Active Art Project, “Throw”

I’ve recently started on an art project that’s going to combine 4 of my absolute favorite activities, creating digital art, web-development, construction, and throwing balls at things. I’m so excited about this idea!

This project has been in the planning/research stages for a while, but I’m still very early on, and I want to write about the project and the process as it progresses here.

What is it?

There are several ways I could answer that, let me start with how one will use it.

You’ll start off holding a tennis ball, standing 10 – 60 feet away from a plywood board with a frame around it. On this board, you’ll notice an 8×8 grid of 4″ squares painted on it. An LED light will shine from one of these squares, and you’ll be instructed to hit that square with the tennis ball.

You’ll throw the ball, and a monitor, or nearby tablet will blink and give you a score, showing you where you were supposed to hit and where you hit. There will be two grids on this screen, grid one will show a color plotted on the square you were supposed to hit, and grid two will show the same color plotted wherever you actually hit.

After repeating this process 63 times. You’ll end up with a final accuracy score and two grids, one will be the source image you were (unknowingly) attempting to recreate, and the second will be your recreation. Theoretically, if one had perfect aim, the two would be exactly the same.
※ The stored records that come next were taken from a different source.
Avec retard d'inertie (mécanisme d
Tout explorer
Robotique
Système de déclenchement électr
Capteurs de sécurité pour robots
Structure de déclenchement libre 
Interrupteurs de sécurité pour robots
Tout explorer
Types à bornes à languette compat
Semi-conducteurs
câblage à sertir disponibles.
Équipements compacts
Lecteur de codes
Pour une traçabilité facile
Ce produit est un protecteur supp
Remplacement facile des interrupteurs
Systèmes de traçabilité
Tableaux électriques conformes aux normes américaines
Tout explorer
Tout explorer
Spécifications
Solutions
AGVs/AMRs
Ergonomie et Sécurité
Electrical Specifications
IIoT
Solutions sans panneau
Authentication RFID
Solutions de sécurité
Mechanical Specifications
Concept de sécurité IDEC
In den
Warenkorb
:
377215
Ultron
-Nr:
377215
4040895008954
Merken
These two images will be automatically uploaded to a web-app where they will be added to two larger images. Image 1 gets placed, like a puzzle piece among other source images, to ultimately create the larger original source image from which it came. Image 2 (the recreation attempt) gets placed, similarly among the other recreation attempts created by the throwers before you, to ultimately create a collective recreation attempt of the larger original image.

How does it work?

Well, that’s where it gets interesting.

Basically, how the board will work, is that a couple inches off the board’s surface, built into the surrounding frame, there will be 2 arrays of 36 light sources (laser diodes (or LEDs), arranged along the X and Y axes of the board (72 total). Directly across the board from each of these, will be a corresponding light sensors (phototransistors or photoresistors). This will create a grid of beams, all connected to an Arduino Uno microcontroller.

When an object passes through this beam grid, it will temporarily block some of the beams. By monitoring which beams are blocked on both the x and y axes, the Arduino & computer it’s connected to, will determine (approximately) where the ball hit the board, and feed this information into the web-app. Voila!
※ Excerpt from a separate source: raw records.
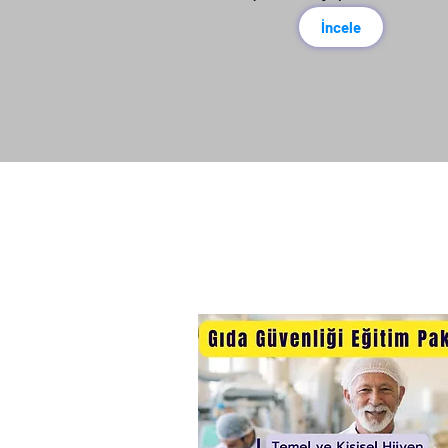
İncele
4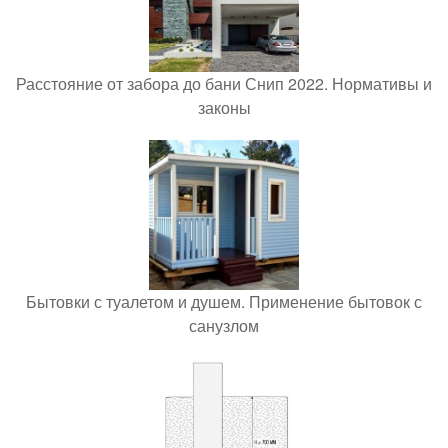
Расстояние от забора до бани Снип 2022. Нормативы и
законы
Бытовки с туалетом и душем. Применение бытовок с
санузлом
So I know how to build the web-app, how to build the wooden frame, and definitely how to throw tennis balls at things, but electronic hardware, well, that’s not my strong suit. Hence, me joining Maui Makers and learning about Arduinos. People on the Arduino forums have also been very helpful, if you’re interested, check out the Arduino forum thread where I’m getting help.

I’ve sketched out basic diagrams of how this will work, and have started researching the exact hardware I’ll need to make it happen. The more I research and talk to people about the idea, the less simple it seems. I’m realizing making this theoretical idea a physical reality is quite a bit more complicated than I initially thought. But luckily, every time I talk to people we come up with even more potential applications for a sensor board like this.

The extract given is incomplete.